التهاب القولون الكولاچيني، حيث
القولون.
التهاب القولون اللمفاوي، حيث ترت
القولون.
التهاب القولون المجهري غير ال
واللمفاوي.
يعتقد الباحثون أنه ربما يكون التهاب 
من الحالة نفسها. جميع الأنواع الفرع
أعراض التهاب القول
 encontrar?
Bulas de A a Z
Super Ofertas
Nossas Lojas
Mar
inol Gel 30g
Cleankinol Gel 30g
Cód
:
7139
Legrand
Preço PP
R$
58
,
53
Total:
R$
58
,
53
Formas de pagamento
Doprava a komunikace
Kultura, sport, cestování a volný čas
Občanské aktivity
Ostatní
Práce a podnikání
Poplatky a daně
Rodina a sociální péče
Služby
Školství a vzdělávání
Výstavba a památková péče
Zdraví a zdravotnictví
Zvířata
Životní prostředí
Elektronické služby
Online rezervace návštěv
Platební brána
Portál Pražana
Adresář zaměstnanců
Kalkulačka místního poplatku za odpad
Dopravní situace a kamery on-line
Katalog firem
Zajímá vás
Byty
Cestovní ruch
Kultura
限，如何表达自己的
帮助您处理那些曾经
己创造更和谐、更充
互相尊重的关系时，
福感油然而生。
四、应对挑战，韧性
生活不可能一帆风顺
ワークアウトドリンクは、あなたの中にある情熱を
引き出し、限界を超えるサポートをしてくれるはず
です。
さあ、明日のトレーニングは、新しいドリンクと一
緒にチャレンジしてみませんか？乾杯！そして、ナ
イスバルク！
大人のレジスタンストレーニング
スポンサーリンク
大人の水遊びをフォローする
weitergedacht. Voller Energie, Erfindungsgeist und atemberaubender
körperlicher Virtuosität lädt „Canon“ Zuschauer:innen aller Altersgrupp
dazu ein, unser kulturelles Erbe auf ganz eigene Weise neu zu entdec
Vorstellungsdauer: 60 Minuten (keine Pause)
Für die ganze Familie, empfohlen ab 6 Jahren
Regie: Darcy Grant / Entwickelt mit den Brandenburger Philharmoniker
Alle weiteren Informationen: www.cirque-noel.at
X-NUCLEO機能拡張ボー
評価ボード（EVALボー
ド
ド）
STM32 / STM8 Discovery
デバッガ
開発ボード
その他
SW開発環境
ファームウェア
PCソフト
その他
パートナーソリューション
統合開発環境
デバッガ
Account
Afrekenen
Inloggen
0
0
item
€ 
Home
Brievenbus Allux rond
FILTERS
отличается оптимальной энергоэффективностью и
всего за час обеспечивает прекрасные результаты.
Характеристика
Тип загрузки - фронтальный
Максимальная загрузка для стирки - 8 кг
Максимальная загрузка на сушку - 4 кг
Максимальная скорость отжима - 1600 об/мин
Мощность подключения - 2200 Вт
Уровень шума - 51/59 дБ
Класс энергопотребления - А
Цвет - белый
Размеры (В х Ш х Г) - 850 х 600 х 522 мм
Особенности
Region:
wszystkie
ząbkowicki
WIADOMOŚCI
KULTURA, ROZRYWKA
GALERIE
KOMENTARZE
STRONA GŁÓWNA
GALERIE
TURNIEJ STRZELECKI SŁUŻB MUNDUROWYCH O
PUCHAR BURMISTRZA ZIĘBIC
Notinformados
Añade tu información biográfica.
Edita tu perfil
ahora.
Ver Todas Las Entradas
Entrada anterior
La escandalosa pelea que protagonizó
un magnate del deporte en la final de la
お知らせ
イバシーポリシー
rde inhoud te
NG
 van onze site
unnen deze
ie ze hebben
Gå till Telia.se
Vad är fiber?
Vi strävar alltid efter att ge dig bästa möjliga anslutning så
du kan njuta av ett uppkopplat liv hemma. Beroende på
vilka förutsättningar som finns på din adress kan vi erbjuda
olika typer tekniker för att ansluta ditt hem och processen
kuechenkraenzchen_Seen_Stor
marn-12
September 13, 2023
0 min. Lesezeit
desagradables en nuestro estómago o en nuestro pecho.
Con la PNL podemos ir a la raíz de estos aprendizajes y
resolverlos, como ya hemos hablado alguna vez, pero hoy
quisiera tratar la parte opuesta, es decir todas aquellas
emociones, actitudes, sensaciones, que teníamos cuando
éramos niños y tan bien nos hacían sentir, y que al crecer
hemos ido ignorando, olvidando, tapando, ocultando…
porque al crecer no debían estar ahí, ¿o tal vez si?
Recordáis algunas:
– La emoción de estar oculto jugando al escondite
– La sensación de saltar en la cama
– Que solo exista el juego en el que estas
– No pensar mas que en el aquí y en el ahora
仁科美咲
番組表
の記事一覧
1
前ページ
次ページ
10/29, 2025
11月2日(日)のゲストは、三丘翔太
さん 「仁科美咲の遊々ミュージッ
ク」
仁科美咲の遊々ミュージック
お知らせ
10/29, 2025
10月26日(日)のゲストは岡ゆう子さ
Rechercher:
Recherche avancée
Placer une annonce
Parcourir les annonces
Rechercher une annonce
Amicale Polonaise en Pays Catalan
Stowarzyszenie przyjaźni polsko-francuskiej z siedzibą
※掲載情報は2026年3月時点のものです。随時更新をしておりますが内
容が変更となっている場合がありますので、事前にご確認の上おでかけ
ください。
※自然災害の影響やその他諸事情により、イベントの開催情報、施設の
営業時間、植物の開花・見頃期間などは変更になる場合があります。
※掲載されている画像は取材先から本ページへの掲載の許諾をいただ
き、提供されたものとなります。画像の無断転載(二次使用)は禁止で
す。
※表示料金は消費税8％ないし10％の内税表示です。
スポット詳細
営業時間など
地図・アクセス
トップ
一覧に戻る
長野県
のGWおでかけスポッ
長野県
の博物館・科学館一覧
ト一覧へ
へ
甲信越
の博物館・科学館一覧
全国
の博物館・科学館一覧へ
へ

Problem requirements:
The reply should consist only of the line containing "Parcourir les annonces" and all lines after it in the listing above, reproduced exactly.

Task response:
Parcourir les annonces
Rechercher une annonce
Amicale Polonaise en Pays Catalan
Stowarzyszenie przyjaźni polsko-francuskiej z siedzibą
※掲載情報は2026年3月時点のものです。随時更新をしておりますが内
容が変更となっている場合がありますので、事前にご確認の上おでかけ
ください。
※自然災害の影響やその他諸事情により、イベントの開催情報、施設の
営業時間、植物の開花・見頃期間などは変更になる場合があります。
※掲載されている画像は取材先から本ページへの掲載の許諾をいただ
き、提供されたものとなります。画像の無断転載(二次使用)は禁止で
す。
※表示料金は消費税8％ないし10％の内税表示です。
スポット詳細
営業時間など
地図・アクセス
トップ
一覧に戻る
長野県
のGWおでかけスポッ
長野県
の博物館・科学館一覧
ト一覧へ
へ
甲信越
の博物館・科学館一覧
全国
の博物館・科学館一覧へ
へ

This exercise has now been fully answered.